Un’inadeguatezza riconosciuta che, facendo capo allo schema di capitolato d’appalto, di fatto sottolinea come sia lo stesso schema a far sì che non si possano garantire dei livelli minimi nella tutela del diritto alla salute e nel (cosa assai frequente) rischio suicidario che il sistema dovrebbe invece prevenire con dei protocolli che invece mancano.

La sentenza del Consiglio di stato – che ha come effetto immediato l’annullamento di quella parte del decreto che ha a che fare con gli appalti di gestione dei soggetti privati – mette in discussione tutta una serie di affidamenti già avvenuti nei CPR, che a oggi sono dunque privi di una legittimità nel procedere.
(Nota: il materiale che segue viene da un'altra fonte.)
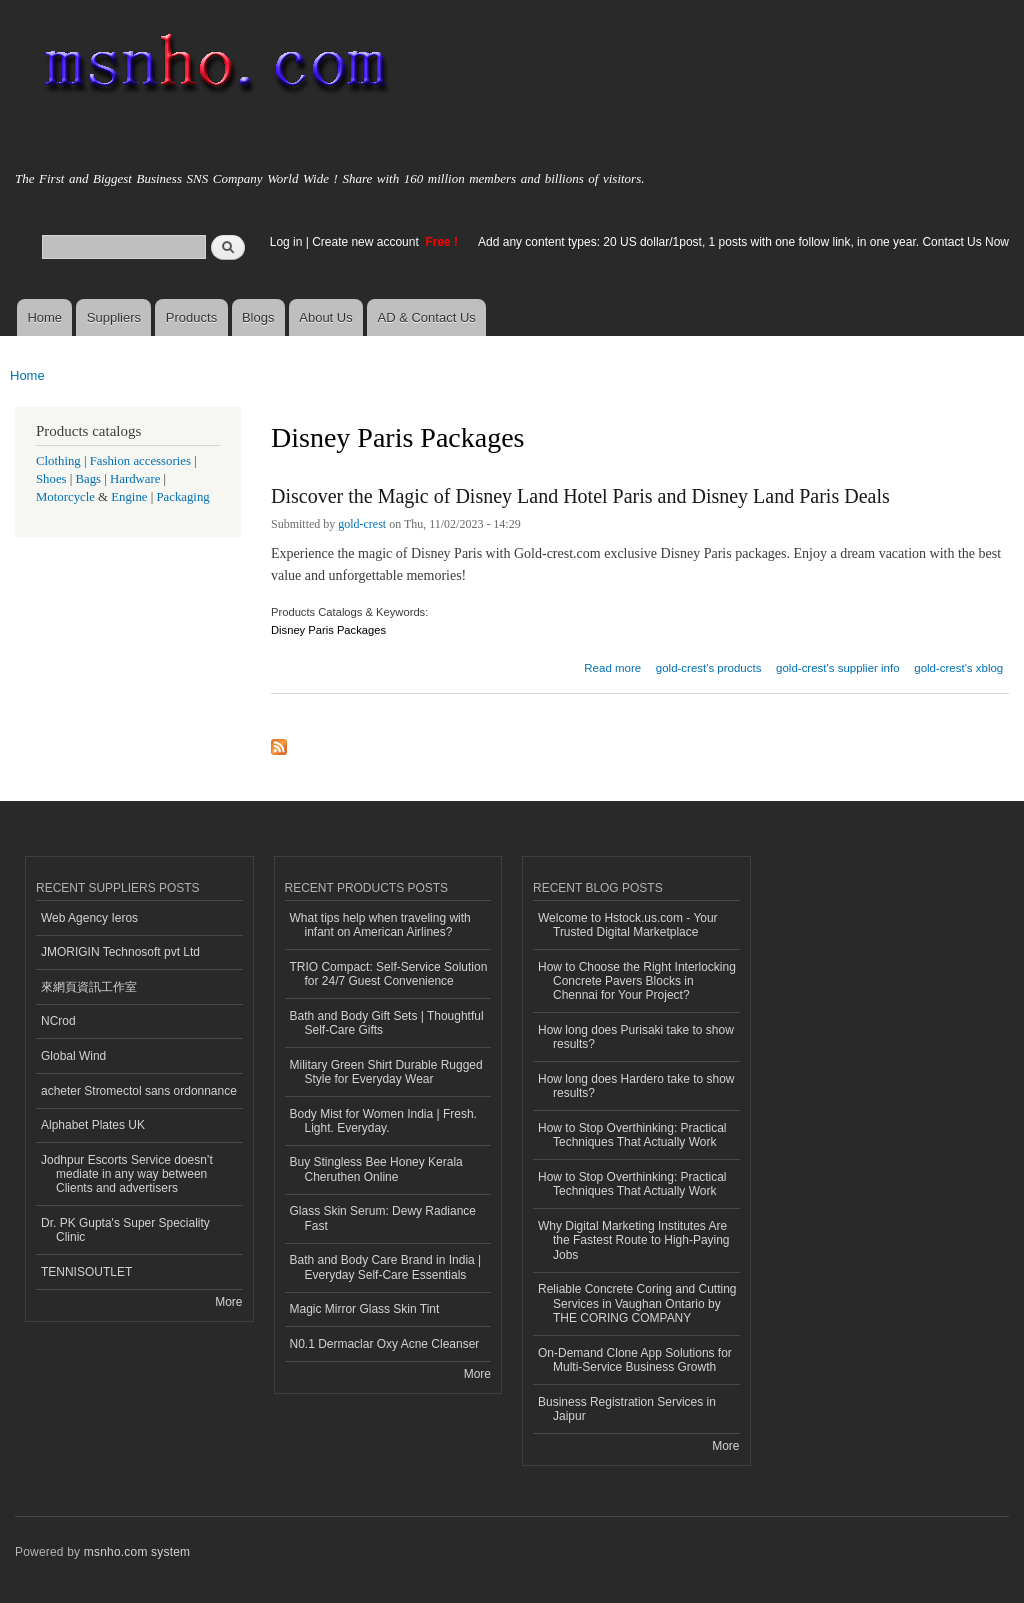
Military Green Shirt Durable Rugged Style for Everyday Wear (386, 1072)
Di fatti nella sentenza i giudici hanno sottolineato un’anomalia non di poco conto: nel delicato contesto della definizione di questo ambito sanitario all’interno dei CPR, non risultano coinvolti né il ministero della Salute né il Garante nazionale dei diritti delle persone private della libertà personale, “soggetti istituzionalmente deputati alla tutela della salute e, in generale, alla tutela dei soggetti in condizione di detenzione”.

Un fatto grave, soprattutto alla luce di un fatto noto e cioè che spesso dentro i CPR finiscono persone che hanno una vulnerabilità psichiatrica legata alle proprie storie di migrazione, e che sono sottoposte a trattamenti farmacologici particolari proprio per la loro salute mentale.

Una realtà più volte emersa nei report italiani ed europei sui CPR, in cui viene documentata una somministrazione di psicofarmaci assai diffusa, non supportata da assistenza psicologica e psichiatrica, spesso inesistente.    

Lo scorso luglio anche la Corte costituzionale aveva stabilito che i Centri per il rimpatrio ledono i diritti fondamentali legati alla libertà e dignità personale dei migranti, evidenziando un vuoto normativo.